I am not even sure how to start writing again.
Part of me wants to explain why I disappeared, why I haven’t written in over a month, but then I realized that I would only be doing that to make myself feel better. I would be trying to give an explanation- a justification- and why would I do that?
As I have mulled this over a bit, I came to the conclusion that we ALL do this from time to time. That when we feel that we have let others down or we didn’t do what we “should” have or “ought” to, we attempt to give excuses or justifications or reasons, but those reasons are really to ease our own thoughts, not others…. because if we were to really think about, most of the time others don’t really care, at least those who love us don’t. They are just ready to move on.
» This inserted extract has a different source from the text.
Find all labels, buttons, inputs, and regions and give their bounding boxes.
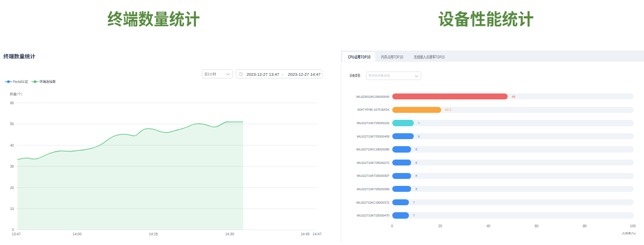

Sometimes I am struck by the fact that we allow others to love us better than we love ourselves. We feel that we have to justify and explain rather than allow ourselves to be… to- just- be.
No explanation needed.
So, in this light, there is no apology included. No reason given as to why I have chosen to stop writing. Rather, I am putting a loving arm around myself and continuing on.
Oh dear sisters, maybe we think too much. Maybe we think too much how others perceive us rather than how we perceive ourselves. May this be our journey this year, to learn how to care for ourselves. May we learn how to care for our hearts and in turn, may our hearts be better equipped to love well those around us.